LA LOI DU 3 février 2003, qui crée un délit de conduite sous l'empire de stupéfiants (trois ans de prison, 9 000 euros d'amende) et instaure une tolérance zéro pour le cannabis, pourrait bientôt être modifiée pour la première fois. Une étude réalisée par les laboratoires de toxicologie de Poitiers (Dr Patrick Mura), de Strasbourg (Dr Pascal Kintz) et de Bordeaux (Dr Véronique Dumestre), à paraître dans le « Journal of Analytical Toxicology », montre qu'il est possible de mesurer la présence du principe actif du cannabis, le tétrahydrocannabinol (THC), dans les tissus, et principalement dans le cerveau, alors qu'il a disparu dans le sang, comme cela avait été observé chez des animaux.

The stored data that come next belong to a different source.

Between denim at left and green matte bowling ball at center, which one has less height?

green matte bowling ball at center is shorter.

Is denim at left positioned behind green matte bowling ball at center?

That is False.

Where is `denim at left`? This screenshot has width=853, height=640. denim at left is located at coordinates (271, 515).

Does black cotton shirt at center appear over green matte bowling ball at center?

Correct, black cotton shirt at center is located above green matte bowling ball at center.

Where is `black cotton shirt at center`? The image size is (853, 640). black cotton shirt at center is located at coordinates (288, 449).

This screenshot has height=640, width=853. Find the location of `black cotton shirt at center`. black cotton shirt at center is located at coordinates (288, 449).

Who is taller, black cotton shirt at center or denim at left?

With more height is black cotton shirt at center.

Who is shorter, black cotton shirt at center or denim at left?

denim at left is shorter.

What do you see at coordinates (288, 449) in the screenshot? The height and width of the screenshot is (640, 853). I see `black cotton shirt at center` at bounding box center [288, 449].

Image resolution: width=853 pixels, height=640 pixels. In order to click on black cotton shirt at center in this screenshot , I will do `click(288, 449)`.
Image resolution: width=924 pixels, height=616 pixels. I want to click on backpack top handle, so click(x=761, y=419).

Sur douze fumeurs de cannabis tués accidentellement, dont certains sur la route, trois étaient négatifs au cannabis après analyse de sang, or le THC s'était fixé dans leur cerveau. Jusqu'alors, compte tenu du métabolisme du THC, il n'existait aucun seuil de dangerosité faute de corrélation entre la concentration sanguine et les effets chez le sujet, dit au « Quotidien » le Dr Patrick Mura. Pour en arriver à ce résultat, le seuil analytique de 1 ng/ml de sang à partir duquel un laboratoire se prononce sur la présence ou non de THC, défini dans le cadre de la loi du 18 juin 1999, a été porté à 0,5 ng/ml grâce à des techniques d'analyse plus pointues.

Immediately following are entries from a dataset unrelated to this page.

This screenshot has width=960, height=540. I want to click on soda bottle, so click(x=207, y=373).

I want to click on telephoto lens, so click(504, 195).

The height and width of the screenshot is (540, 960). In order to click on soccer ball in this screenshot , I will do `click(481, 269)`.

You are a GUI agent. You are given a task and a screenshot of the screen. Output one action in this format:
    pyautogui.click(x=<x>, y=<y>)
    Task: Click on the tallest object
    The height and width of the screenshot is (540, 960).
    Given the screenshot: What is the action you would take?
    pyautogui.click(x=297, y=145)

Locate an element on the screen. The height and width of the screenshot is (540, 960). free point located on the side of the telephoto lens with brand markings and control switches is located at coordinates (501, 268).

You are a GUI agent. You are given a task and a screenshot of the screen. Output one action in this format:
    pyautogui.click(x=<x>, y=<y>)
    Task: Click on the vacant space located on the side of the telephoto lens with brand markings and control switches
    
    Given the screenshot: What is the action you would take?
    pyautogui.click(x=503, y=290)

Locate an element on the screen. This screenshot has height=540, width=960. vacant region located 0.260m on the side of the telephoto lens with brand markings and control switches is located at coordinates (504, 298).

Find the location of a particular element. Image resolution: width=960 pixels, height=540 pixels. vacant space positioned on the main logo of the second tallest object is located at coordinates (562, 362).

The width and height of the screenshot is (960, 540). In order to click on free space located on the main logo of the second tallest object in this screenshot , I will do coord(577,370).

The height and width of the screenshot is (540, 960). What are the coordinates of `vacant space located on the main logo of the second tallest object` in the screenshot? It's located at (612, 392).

L'académie de pharmacie pour un seuil de 0,5 ng/ml.
Pour l'Académie nationale de pharmacie, qui consacrera sa séance thématique du 9 novembre au cannabis au volant, il serait judicieux d'abaisser le seuil minimal de quantification du THC de 1 à 0,5 ng/ml et de privilégier le dépistage préalable par la salive. « On risquera moins de passer à côté de personnes sous influence du cannabis, estime le Dr Mura. Il souligne qu'actuellement les conducteurs entre 0,5 et 1 ng/ml sont déclarés négatifs, même s'ils ont été reconnus responsables d'un accident mortel. Le test salivaire, qui est avant tout un test d'orientation qui n'exclue pas la prise de sang, remplacerait le dépistage urinaire, qui impose une présence médicale. Comme il a seulement besoin de l'intervention d'un représentant des forces de l'ordre, il permettrait de « gagner du temps ». A cette fin, des outils performants seront opérationnels dans les prochains mois.
A l'étranger, le seuil de 5 ng/ml prévaut.

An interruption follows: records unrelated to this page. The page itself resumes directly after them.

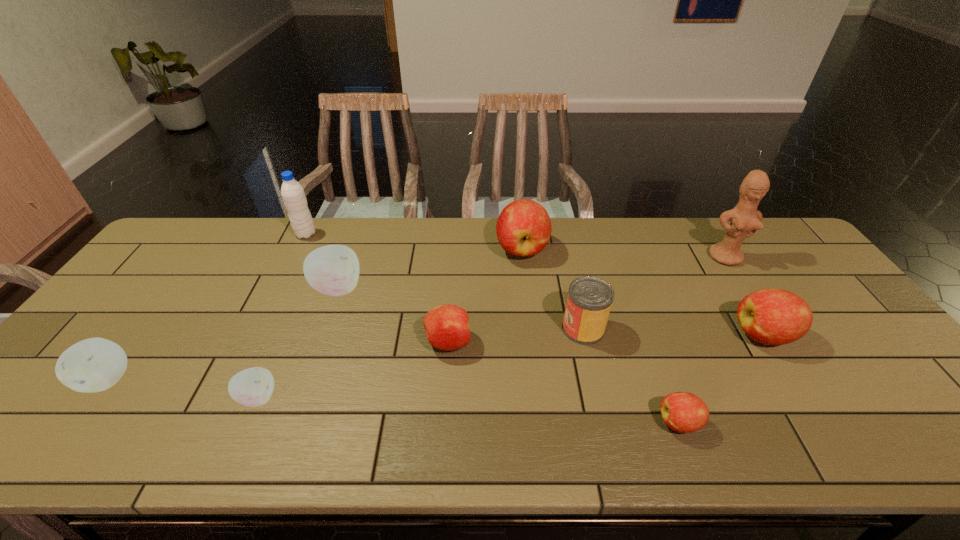 The width and height of the screenshot is (960, 540). Find the location of `the tallest object`. the tallest object is located at coordinates (745, 219).

You are a GUI agent. You are given a task and a screenshot of the screen. Output one action in this format:
    pyautogui.click(x=<x>, y=<y>)
    Task: Click on the gray water bottle
    The image size is (960, 540).
    Given the screenshot: What is the action you would take?
    pyautogui.click(x=293, y=195)

Identify the location of water bottle. This screenshot has width=960, height=540. (293, 195).

Find the location of `the fifth apple from left to right`. the fifth apple from left to right is located at coordinates (523, 228).

Image resolution: width=960 pixels, height=540 pixels. What are the coordinates of `the second red apple from left to right` in the screenshot? It's located at (523, 228).

In order to click on the farthest white apple in this screenshot , I will do `click(333, 270)`.

Where is `the biggest white apple`? This screenshot has width=960, height=540. the biggest white apple is located at coordinates (333, 270).

Identify the location of the rightmost apple. The width and height of the screenshot is (960, 540). tap(770, 316).

The height and width of the screenshot is (540, 960). Identify the location of the rightmost red apple. (770, 316).

Identify the location of can. (589, 301).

A la logique toxicologique s'oppose la logique sécurité routière, que défendra, devant l'académie de pharmacie, le 9 novembre, le Dr Charles Mercier-Guyon, responsable du Centre de recherches et d'études de médecine du trafic. « La position des toxicologues est assez discutable, dans la mesure où la Suède, la Norvège, la Finlande, la Belgique, l'Australie et le Canada sont en voie d'adopter un seuil de dangerosité de l'ordre de 5 ng/ml, en dessous duquel il n'y aura pas de poursuite pour comportement dangereux au volant, mais pour usage de cannabis. Personnellement, poursuit-il, je n'ai jamais constaté d'accident ni d'altération comportementale parmi des sujets présentant un faible taux de THC » (moins de 5 ng/ml, ndlr). Le progrès, de son point de vue, serait plutôt de définir « un degré haut de dangerosité, situé entre 5 et 7 ng/ml, provoquant un risque potentiel d'altération comportementale », qui correspondrait au délit de conduite sous l'empire de stupéfiants. A l'inverse, un « taux faible, inférieur à 5 ng/ml, donnerait lieu à une sanction administrative ». Quant au dépistage par la salive, le Dr Charles Mercier-Guyon y est tout aussi réfractaire, car la sensibilité du test n'est efficace que dans 50 % des cas, et de façon aléatoire.
Pour l'instant, conformément à la législation en vigueur, la tolérance pour le THC au volant est nulle, tandis que, pour l'alcool, le seuil à ne pas dépasser est de 0,5 g/l.
Selon une étude discutée, le cannabis tue onze fois moins que le verre de trop, même s'il se révèle plus meurtrier chez les moins de 25 ans (« le Quotidien » du 5 octobre). La part des accidents de la route mortels directement liée au cannabis est de 2,4 %, ce qui représente 170 décès, et celles des boissons alcoolisées, de 28,5 %, soit 1 940 tués.